━━━ Data to use ━━━
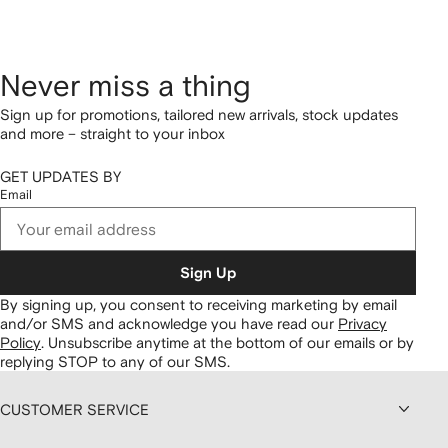
Never miss a thing
Sign up for promotions, tailored new arrivals, stock updates
and more – straight to your inbox
GET UPDATES BY
Email
Sign Up
By signing up, you consent to receiving marketing by email
and/or SMS and acknowledge you have read our
Privacy
Policy
.
Unsubscribe anytime at the bottom of our emails or by
replying STOP to any of our SMS.
CUSTOMER SERVICE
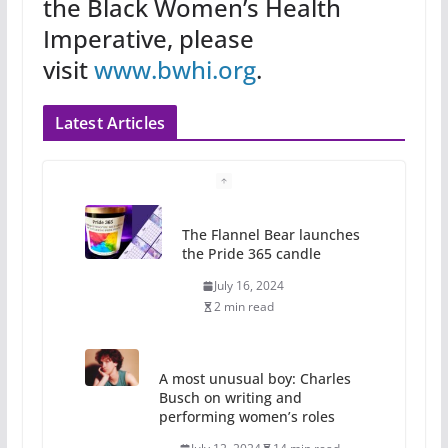
the Black Women’s Health
Imperative, please
visit
www.bwhi.org
.
Latest Articles
The Flannel Bear launches
the Pride 365 candle
July 16, 2024
2 min read
A most unusual boy: Charles
Busch on writing and
performing women’s roles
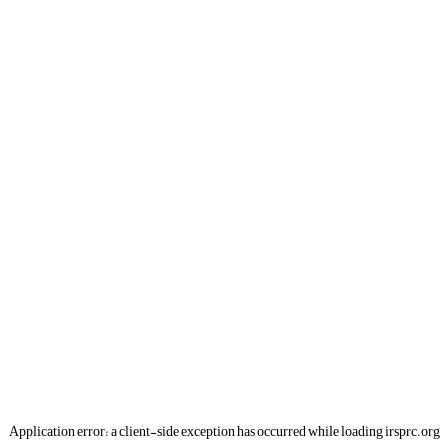
Application error: a
client
-side exception has occurred while loading
irsprc.org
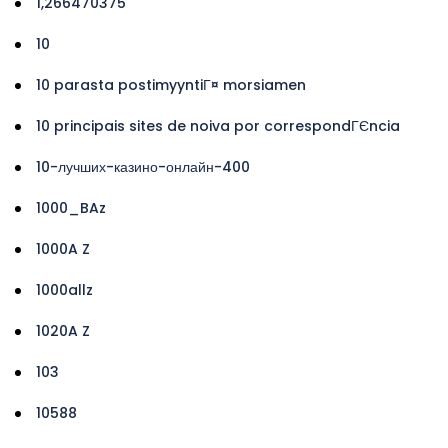
1,266470375
10
10 parasta postimyyntiГ¤ morsiamen
10 principais sites de noiva por correspondГЄncia
10-лучших-казино-онлайн-400
1000_BAz
1000A Z
1000allz
1020A Z
103
10588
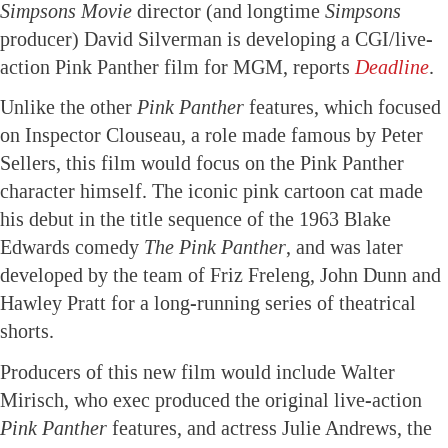
Simpsons Movie
director (and longtime
Simpsons
producer) David Silverman is developing a CGI/live-
action Pink Panther film for MGM, reports
Deadline
.
Unlike the other
Pink Panther
features, which focused
on Inspector Clouseau, a role made famous by Peter
Sellers, this film would focus on the Pink Panther
character himself. The iconic pink cartoon cat made
his debut in the title sequence of the 1963 Blake
Edwards comedy
The Pink Panther
, and was later
developed by the team of Friz Freleng, John Dunn and
Hawley Pratt for a long-running series of theatrical
shorts.
Producers of this new film would include Walter
Mirisch, who exec produced the original live-action
Pink Panther
features, and actress Julie Andrews, the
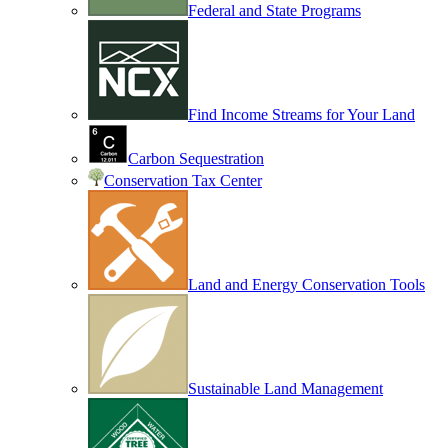
Federal and State Programs
Find Income Streams for Your Land
Carbon Sequestration
Conservation Tax Center
Land and Energy Conservation Tools
Sustainable Land Management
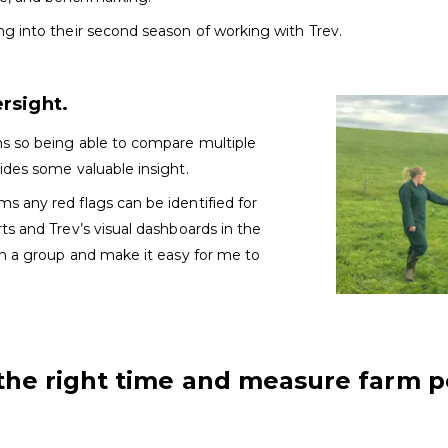
ng into their second season of working with Trev.
ersight.
ms so being able to compare multiple
ides some valuable insight.
s any red flags can be identified for
ts and Trev’s visual dashboards in the
in a group and make it easy for me to
the right time and measure farm 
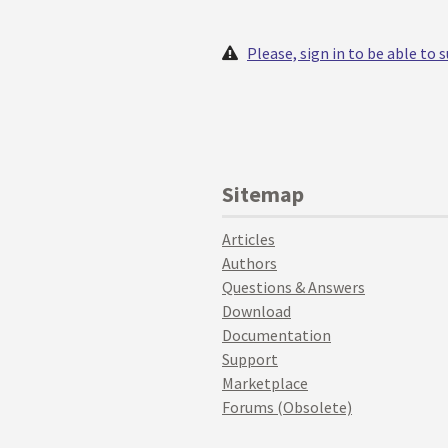
Please, sign in to be able to
Sitemap
Articles
Authors
Questions & Answers
Download
Documentation
Support
Marketplace
Forums (Obsolete)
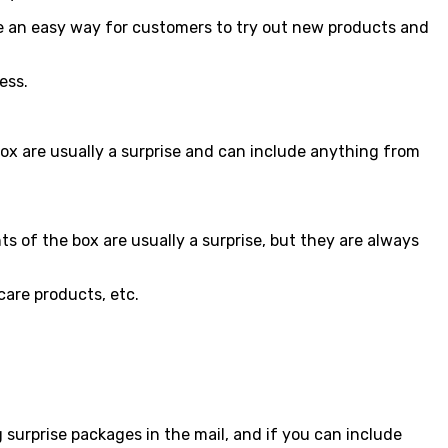
e an easy way for customers to try out new products and
ess.
ox are usually a surprise and can include anything from
s of the box are usually a surprise, but they are always
care products, etc.
 surprise packages in the mail, and if you can include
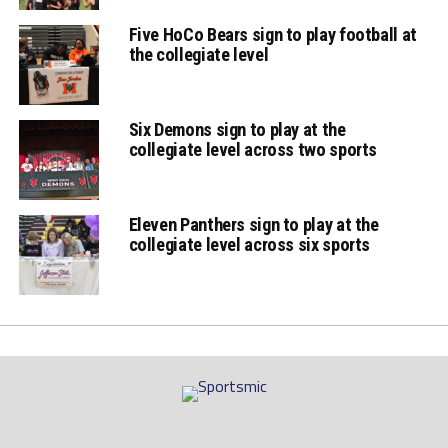
Five HoCo Bears sign to play football at
the collegiate level
Six Demons sign to play at the
collegiate level across two sports
Eleven Panthers sign to play at the
collegiate level across six sports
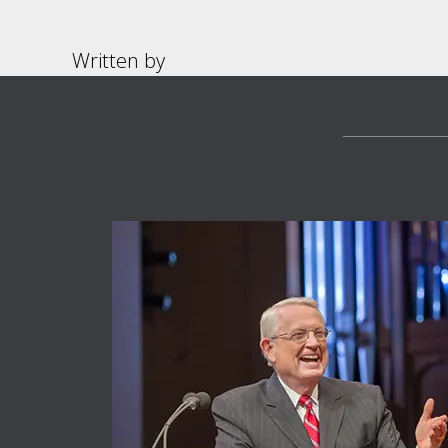
Written by
Footer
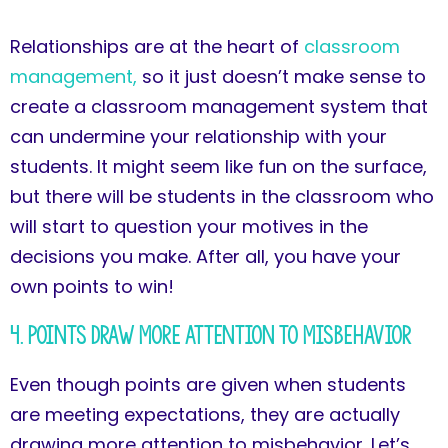
Relationships are at the heart of
classroom
management,
so it just doesn’t make sense to
create a classroom management system that
can undermine your relationship with your
students. It might seem like fun on the surface,
but there will be students in the classroom who
will start to question your motives in the
decisions you make. After all, you have your
own points to win!
4. Points Draw More Attention to Misbehavior
Even though points are given when students
are meeting expectations, they are actually
drawing more attention to misbehavior. Let’s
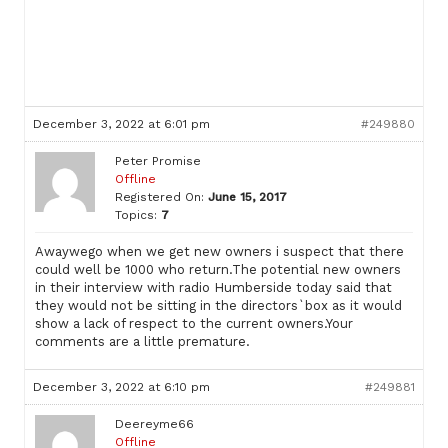
December 3, 2022 at 6:01 pm
#249880
Peter Promise
Offline
Registered On:
June 15, 2017
Topics:
7
Awaywego when we get new owners i suspect that there
could well be 1000 who return.The potential new owners
in their interview with radio Humberside today said that
they would not be sitting in the directors`box as it would
show a lack of respect to the current owners.Your
comments are a little premature.
December 3, 2022 at 6:10 pm
#249881
Deereyme66
Offline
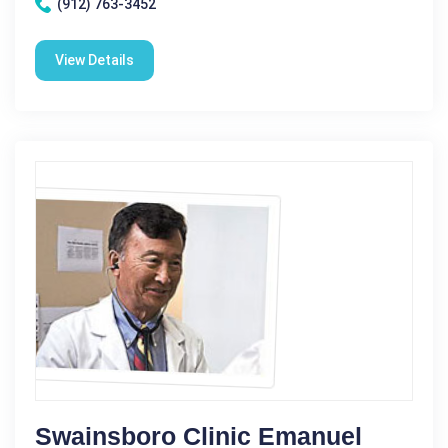
(912) 763-3452
View Details
Swainsboro Clinic Emanuel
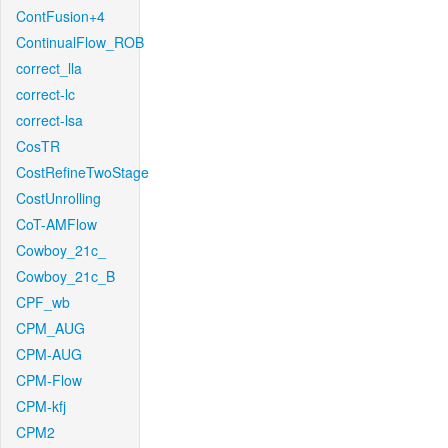
ContFusion+4
ContinualFlow_ROB
correct_lla
correct-lc
correct-lsa
CosTR
CostRefineTwoStage
CostUnrolling
CoT-AMFlow
Cowboy_21c_
Cowboy_21c_B
CPF_wb
CPM_AUG
CPM-AUG
CPM-Flow
CPM-kfj
CPM2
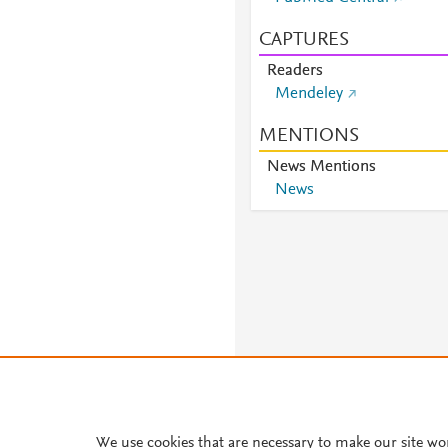
CAPTURES
Readers
Mendeley
MENTIONS
News Mentions
News
We use cookies that are necessary to make our site wo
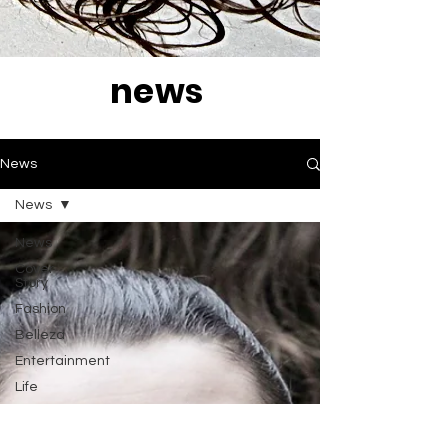
news
News
News
News
Cover
Story
Fashion
Belleza
Entertainment
Life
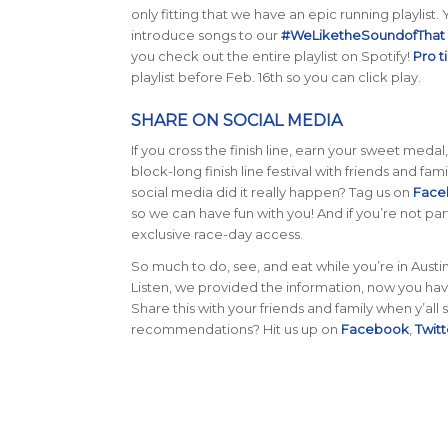
only fitting that we have an epic running playlist
introduce songs to our
#WeLiketheSoundofThat p
you check out the entire playlist on Spotify!
Pro t
playlist before Feb. 16th so you can click play.
SHARE ON SOCIAL MEDIA
If you cross the finish line, earn your sweet medal
block-long finish line festival with friends and fam
social media did it really happen? Tag us on
Face
so we can have fun with you! And if you’re not part
exclusive race-day access.
So much to do, see, and eat while you’re in Aust
Listen, we provided the information, now you hav
Share this with your friends and family when y’a
recommendations? Hit us up on
Facebook
,
Twitt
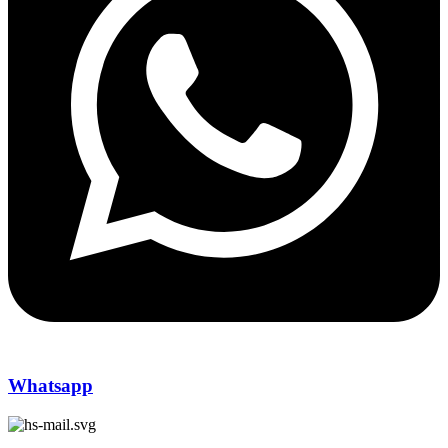
Whatsapp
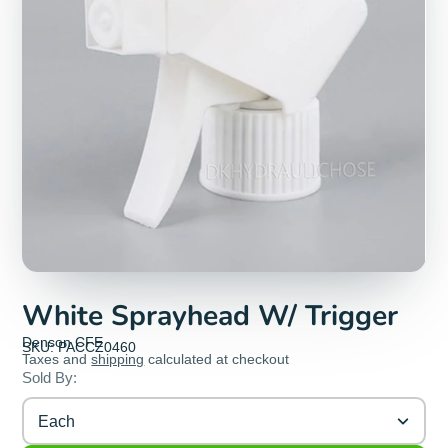
White Sprayhead W/ Trigger
Denson CFE
SKU: PACCZ0460
Taxes and
shipping
calculated at checkout
Sold By:
Each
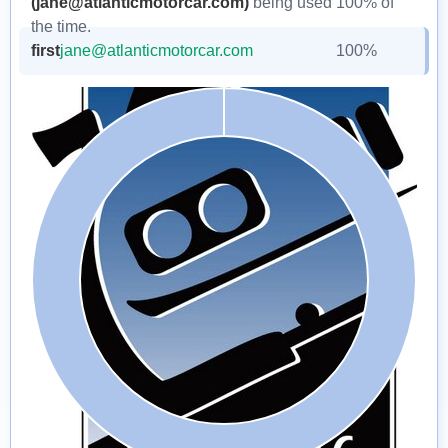
(jane@atlanticmotorcar.com)
being used 100% of
the time.
first
jane@atlanticmotorcar.com
100%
━━━
§ **Required action**
Reproduce the entries above without change, omitting all pictures.

§ **Finished task**
Never miss a thing
Sign up for promotions, tailored new arrivals, stock updates
and more – straight to your inbox
GET UPDATES BY
Email
Sign Up
By signing up, you consent to receiving marketing by email
and/or SMS and acknowledge you have read our
Privacy
Policy
.
Unsubscribe anytime at the bottom of our emails or by
replying STOP to any of our SMS.
CUSTOMER SERVICE
the Black Women’s Health
Imperative, please
visit
www.bwhi.org
.
Latest Articles
The Flannel Bear launches
the Pride 365 candle
July 16, 2024
2 min read
A most unusual boy: Charles
Busch on writing and
performing women’s roles
Application error: a
client
-side exception has occurred while loading
irsprc.org
1,266470375
10
10 parasta postimyyntiГ¤ morsiamen
10 principais sites de noiva por correspondГЄncia
10-лучших-казино-онлайн-400
1000_BAz
1000A Z
1000allz
1020A Z
103
10588
Simpsons Movie
director (and longtime
Simpsons
producer) David Silverman is developing a CGI/live-
action Pink Panther film for MGM, reports
Deadline
.
Unlike the other
Pink Panther
features, which focused
on Inspector Clouseau, a role made famous by Peter
Sellers, this film would focus on the Pink Panther
character himself. The iconic pink cartoon cat made
his debut in the title sequence of the 1963 Blake
Edwards comedy
The Pink Panther
, and was later
developed by the team of Friz Freleng, John Dunn and
Hawley Pratt for a long-running series of theatrical
shorts.
Producers of this new film would include Walter
Mirisch, who exec produced the original live-action
Pink Panther
features, and actress Julie Andrews, the
Federal and State Programs
Find Income Streams for Your Land
Carbon Sequestration
Conservation Tax Center
Land and Energy Conservation Tools
Sustainable Land Management
ng into their second season of working with Trev.
ersight.
ms so being able to compare multiple
ides some valuable insight.
s any red flags can be identified for
ts and Trev’s visual dashboards in the
in a group and make it easy for me to
the right time and measure farm 
Please, sign in to be able to
Sitemap
Articles
Authors
Questions & Answers
Download
Documentation
Support
Marketplace
Forums (Obsolete)
e an easy way for customers to try out new products and
ess.
ox are usually a surprise and can include anything from
s of the box are usually a surprise, but they are always
care products, etc.
 surprise packages in the mail, and if you can include
Five HoCo Bears sign to play football at
the collegiate level
Six Demons sign to play at the
collegiate level across two sports
Eleven Panthers sign to play at the
collegiate level across six sports
Written by
Footer
Relationships are at the heart of
classroom
management,
so it just doesn’t make sense to
create a classroom management system that
can undermine your relationship with your
students. It might seem like fun on the surface,
but there will be students in the classroom who
will start to question your motives in the
decisions you make. After all, you have your
own points to win!
4. Points Draw More Attention to Misbehavior
Even though points are given when students
are meeting expectations, they are actually
drawing more attention to misbehavior. Let’s
December 3, 2022 at 6:01 pm
#249880
Peter Promise
Offline
Registered On:
June 15, 2017
Topics:
7
Awaywego when we get new owners i suspect that there
could well be 1000 who return.The potential new owners
in their interview with radio Humberside today said that
they would not be sitting in the directors`box as it would
show a lack of respect to the current owners.Your
comments are a little premature.
December 3, 2022 at 6:10 pm
#249881
Deereyme66
Offline
(912) 763-3452
View Details
Swainsboro Clinic Emanuel
ContFusion+4
ContinualFlow_ROB
correct_lla
correct-lc
correct-lsa
CosTR
CostRefineTwoStage
CostUnrolling
CoT-AMFlow
Cowboy_21c_
Cowboy_21c_B
CPF_wb
CPM_AUG
CPM-AUG
CPM-Flow
CPM-kfj
CPM2
CAPTURES
Readers
Mendeley
MENTIONS
News Mentions
News
We use cookies that are necessary to make our site wo
news
News
News
News
Cover
Story
Fashion
Belleza
Entertainment
Life
only fitting that we have an epic running playlist
introduce songs to our
#WeLiketheSoundofThat p
you check out the entire playlist on Spotify!
Pro t
playlist before Feb. 16th so you can click play.
SHARE ON SOCIAL MEDIA
If you cross the finish line, earn your sweet medal
block-long finish line festival with friends and fam
social media did it really happen? Tag us on
Face
so we can have fun with you! And if you’re not part
exclusive race-day access.
So much to do, see, and eat while you’re in Aust
Listen, we provided the information, now you hav
Share this with your friends and family when y’a
recommendations? Hit us up on
Facebook
,
Twitt
Whatsapp
White Sprayhead W/ Trigger
Denson CFE
SKU: PACCZ0460
Taxes and
shipping
calculated at checkout
Sold By:
Each
(jane@atlanticmotorcar.com)
being used 100% of
the time.
first
jane@atlanticmotorcar.com
100%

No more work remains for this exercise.